The proposed method was tested on a 2000 hot rolling mill (g / n). Table. 1 shows the results of comparative rolling on the proposed mi; (numerator) and known (denominator) methods. The coefficient a is 0.3–0.7, S is 0.27– 1.08 mm, and the current value of the grinding convexity of the work roll has changed in the range of 0, 6 0.40 mm. The maximum convexity of the work roll fell on the middle stand (No. 9) of the finishing group of the mill, where the wear of the support roll is maximum.
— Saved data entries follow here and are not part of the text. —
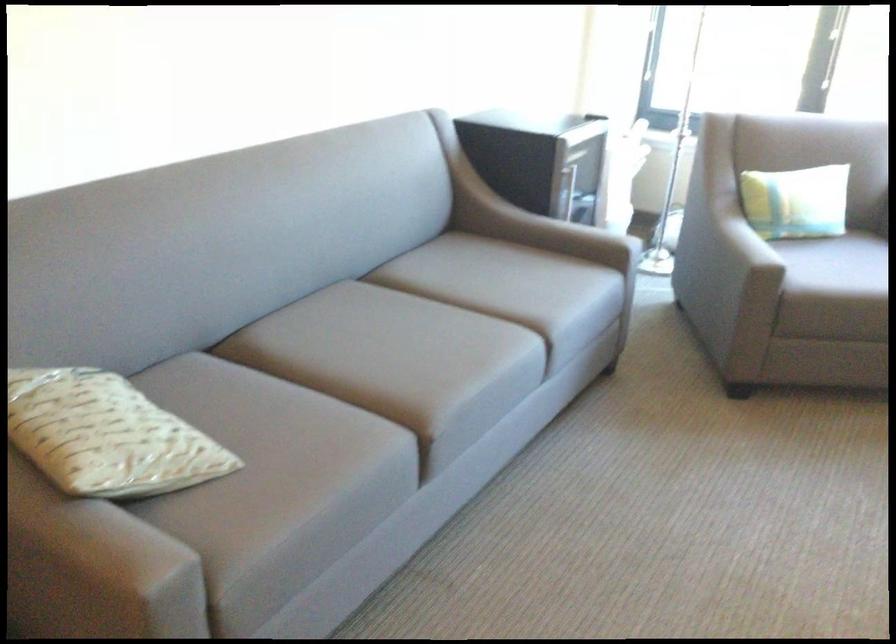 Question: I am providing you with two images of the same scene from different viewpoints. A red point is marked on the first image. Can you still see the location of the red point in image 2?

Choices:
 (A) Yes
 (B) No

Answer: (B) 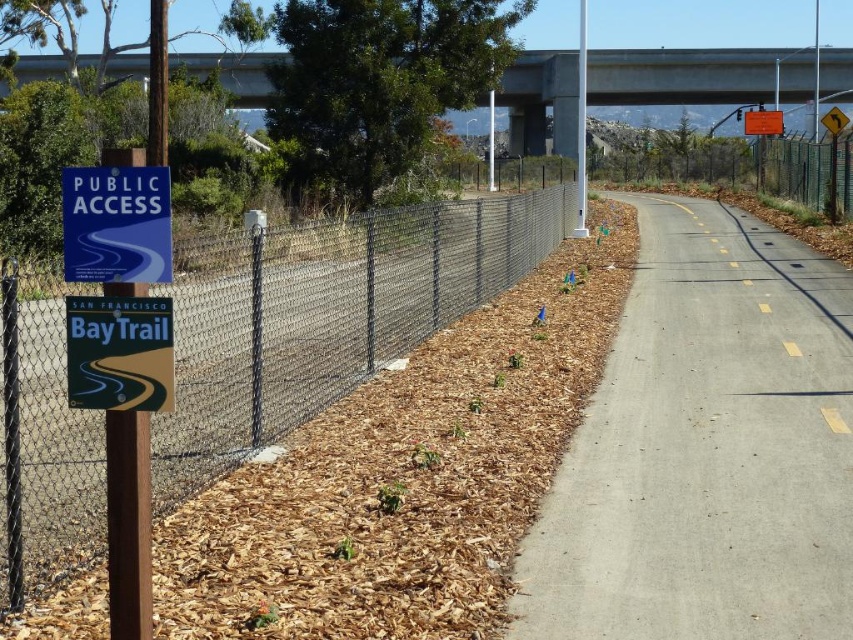 Question: Does concrete at upper center lie in front of blue plastic sign at left?

Choices:
 (A) yes
 (B) no

Answer: (B)

Question: Estimate the real-world distances between objects in this image. Which object is closer to the green chain-link fence at upper right?

Choices:
 (A) concrete at upper center
 (B) chain link fence at left

Answer: (B)

Question: Does gray asphalt road at center have a larger size compared to green chain-link fence at upper right?

Choices:
 (A) yes
 (B) no

Answer: (B)

Question: Estimate the real-world distances between objects in this image. Which object is closer to the gray asphalt road at center?

Choices:
 (A) blue plastic sign at left
 (B) green chain-link fence at upper right

Answer: (A)

Question: Which object is positioned farthest from the chain link fence at left?

Choices:
 (A) green chain-link fence at upper right
 (B) concrete at upper center

Answer: (B)

Question: Considering the relative positions of gray asphalt road at center and chain link fence at left in the image provided, where is gray asphalt road at center located with respect to chain link fence at left?

Choices:
 (A) right
 (B) left

Answer: (A) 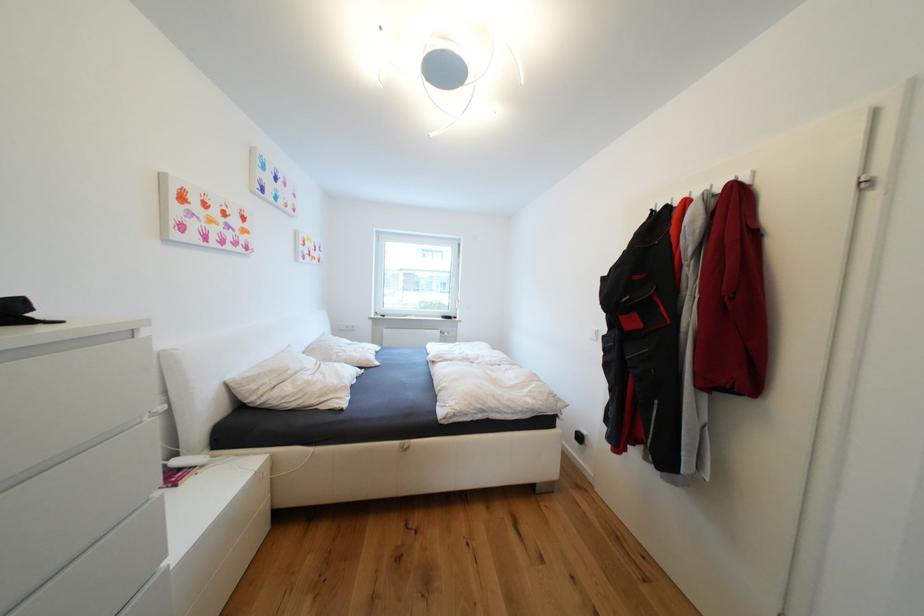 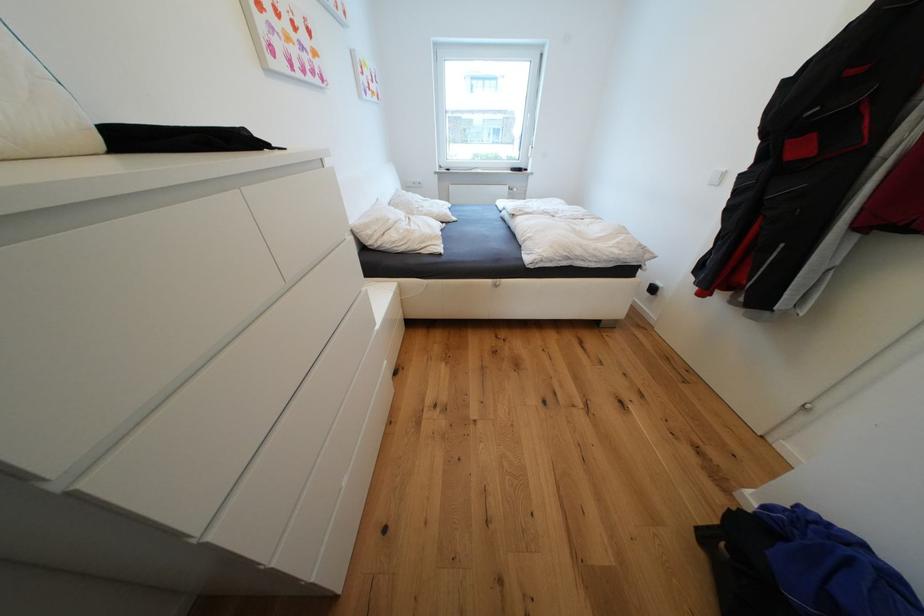 Where in the second image is the point corresponding to the point at 405,444 from the first image?

(496, 282) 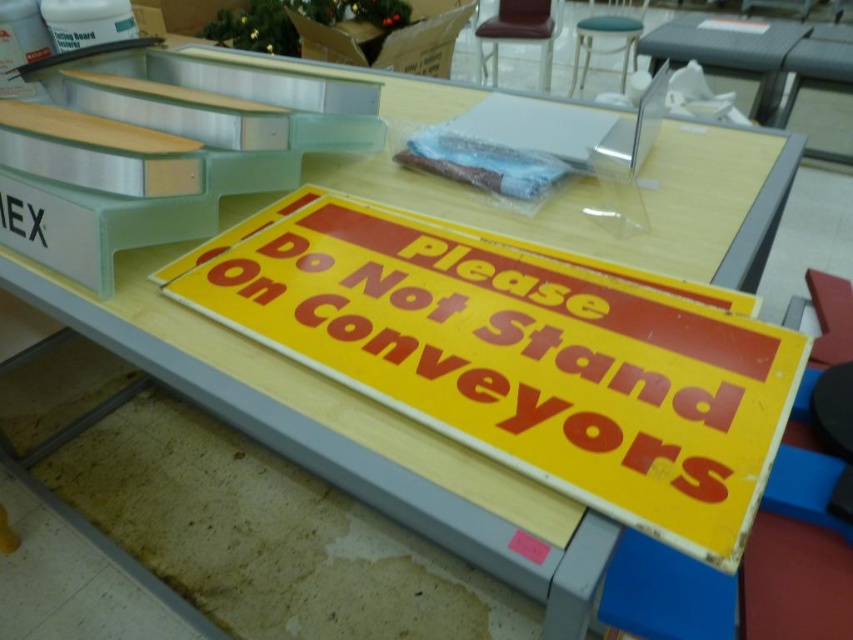 In the scene shown: You are an inspector in the warehouse and need to place a heavy tool on the clear plastic table at upper right and the metallic silver stool at upper center. Which surface can safely hold the tool based on their sizes?

The metallic silver stool at upper center can safely hold the tool because it is larger than the clear plastic table at upper right.

You are a warehouse worker who needs to move a box from the clear plastic table at upper right to the metallic silver stool at upper center. Can you carry it directly without needing to go around any obstacles, given that the space between them is sufficient?

The distance between the clear plastic table at upper right and the metallic silver stool at upper center is 22.51 inches, so you can carry the box directly without needing to go around any obstacles as the space is sufficient. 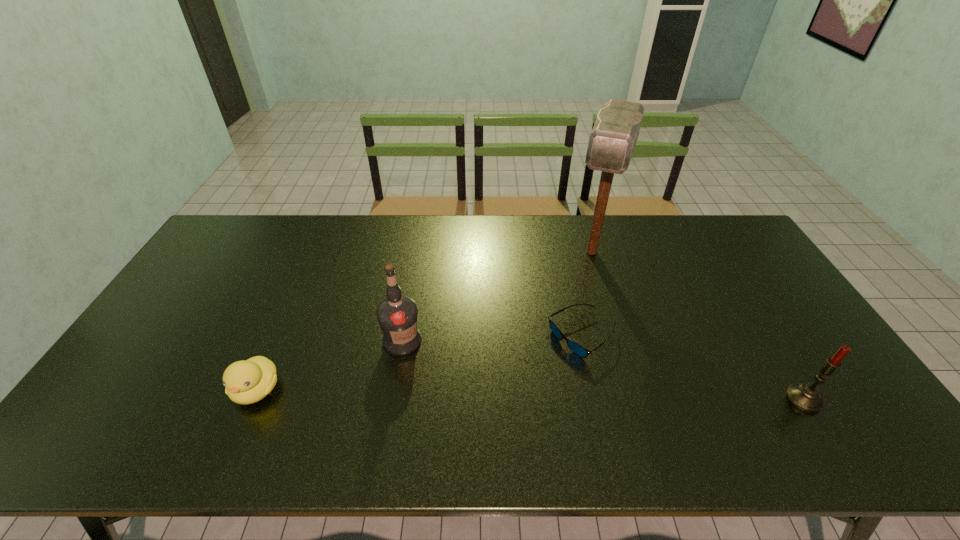 Identify the location of the leftmost object. (248, 381).

Locate an element on the screen. duckling is located at coordinates (248, 381).

The width and height of the screenshot is (960, 540). What are the coordinates of `the rightmost object` in the screenshot? It's located at 807,397.

The image size is (960, 540). I want to click on candle, so click(807, 397).

At what (x,y) coordinates should I click in order to perform the action: click on the tallest object. Please return your answer as a coordinate pair (x, y). Looking at the image, I should click on (611, 144).

Locate an element on the screen. This screenshot has height=540, width=960. mallet is located at coordinates (611, 144).

I want to click on the second object from left to right, so click(397, 315).

Locate an element on the screen. the fourth shortest object is located at coordinates (397, 315).

Where is `sunglasses`? Image resolution: width=960 pixels, height=540 pixels. sunglasses is located at coordinates (577, 349).

Locate an element on the screen. The image size is (960, 540). vacant point located on the right of the rightmost object is located at coordinates (859, 399). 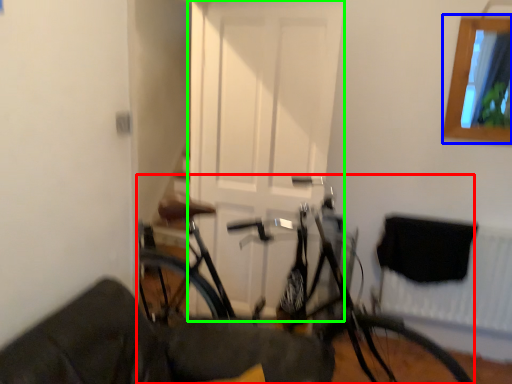 Question: Which object is the closest to the bicycle (highlighted by a red box)? Choose among these: window (highlighted by a blue box) or door (highlighted by a green box).

Choices:
 (A) window
 (B) door

Answer: (B) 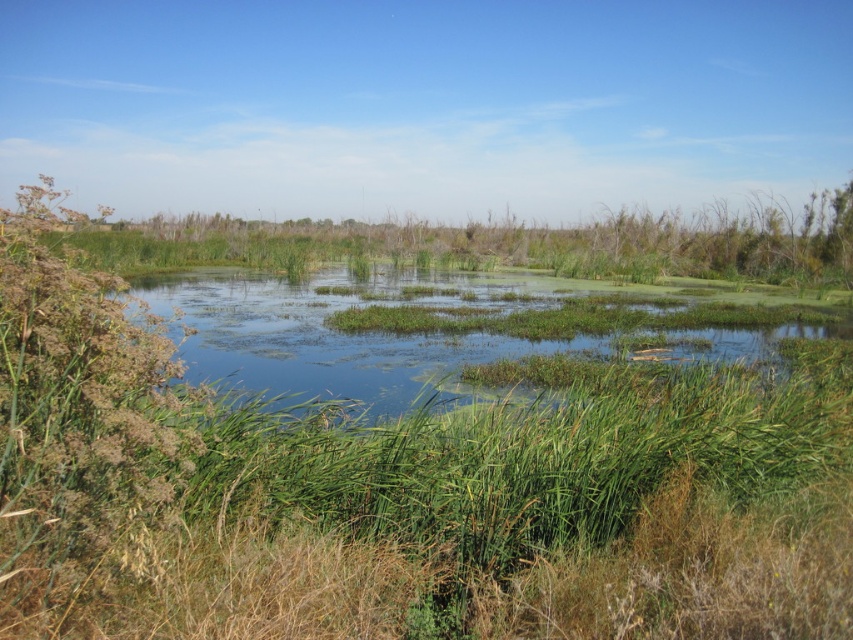 Question: Is green grassy wetland at center thinner than green grassy lake at center?

Choices:
 (A) no
 (B) yes

Answer: (B)

Question: In this image, where is green grassy wetland at center located relative to green grassy lake at center?

Choices:
 (A) below
 (B) above

Answer: (A)

Question: Is green grassy wetland at center behind green grassy lake at center?

Choices:
 (A) no
 (B) yes

Answer: (A)

Question: Which point is closer to the camera taking this photo?

Choices:
 (A) (392, 474)
 (B) (257, 339)

Answer: (A) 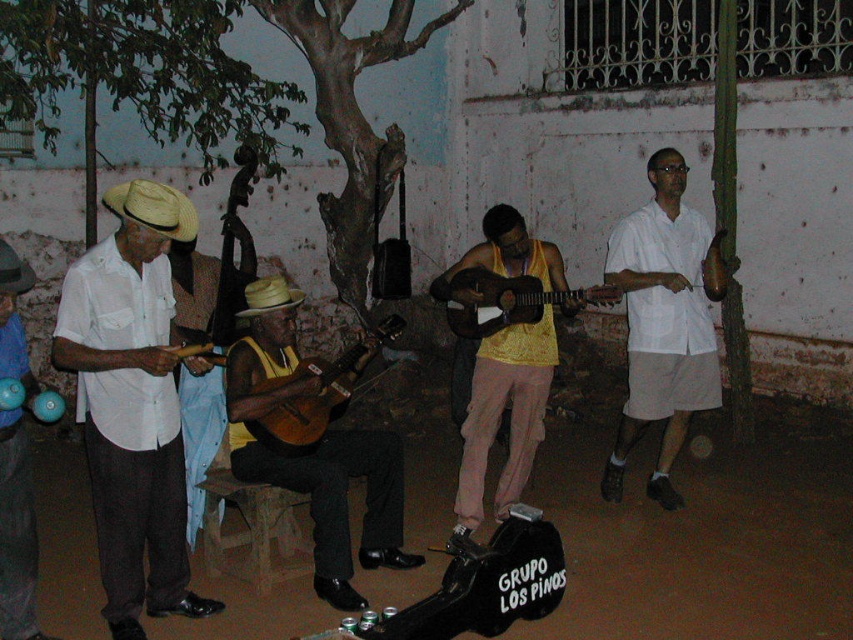 Question: Does matte white shirt at left appear under wooden acoustic guitar at center?

Choices:
 (A) yes
 (B) no

Answer: (A)

Question: Does matte straw hat at left have a lesser width compared to acoustic wood guitar at center?

Choices:
 (A) no
 (B) yes

Answer: (B)

Question: Does matte straw hat at left appear on the left side of acoustic wood guitar at center?

Choices:
 (A) no
 (B) yes

Answer: (B)

Question: Which point is farther to the camera?

Choices:
 (A) (322, 362)
 (B) (219, 262)

Answer: (B)

Question: Which object is the farthest from the matte yellow tank top at center?

Choices:
 (A) acoustic wood guitar at center
 (B) matte white shirt at left
 (C) yellow matte tank top at center
 (D) matte straw hat at left

Answer: (D)

Question: Which of the following is the farthest from the observer?

Choices:
 (A) (456, 326)
 (B) (608, 248)

Answer: (B)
From the analysis of the results of comparative rolling it follows that the proposed method compared with notifying (in accordance with which the grinding protuberances of the work rolls remained unchanged during the whole campaign of the support rolls during one campaign of operation of the support rolls provided an increase in the yield of suitable bands with the highest category (Grade I) by increasing the accuracy of the band prokashimosti by 3.9%. From the analysis of the example with the boundary values of the method (Table 2) under the conditions of the same mill, it follows that the degree of consistency The working and support rolls are reduced at the limiting values of the coefficient a and this reduces the quality effect to the level of a known method, although somewhat higher than by a known method.

The type of forming profiling used in this process is known, for example, parabolic.

The main technical and economic indicators of the proposed method are reduced to an increase in the yield of bands with the highest quality category.

Claims (1)

Invention Formula The method of profiling the rolling rolls is predominantly the four-fold stands of the finishing group of the rolling mill, which includes imparting the base rollers to the initial convexity, the workers — the initial concavity and further periodic regrindings of the working roll surfaces during the operation of the support rolls, in order to increase rolling quality by increasing the accuracy of matching the surfaces of the working and support rolls; in the process of refining the work rolls, the amount of deflection of the surfaces forming them is sequentially changed to the opposite sign in accordance with the expression 5 5 (), Where z0 - the current value of the deflection forming a work roll; the maximum amount of change in deflection of the work roll generators during the operation campaign of the backup roll; current volume the amount of rolled steel, determining the operation of the support roll, and 0.2-0.8 is the coefficient characterizing the mill size and the range of rolled products, while the initial value of the concavity of the forming surfaces of the work rolls is 1.5-2.0 times greater than the total value of their convexity is for the rolls of the first two stands of the finishing group and 2.0-3.5 times less for the rolls of the last two stands, successively changing between them. table 2 Note. In the numerator - the values of the proposed method, in the denominator - known.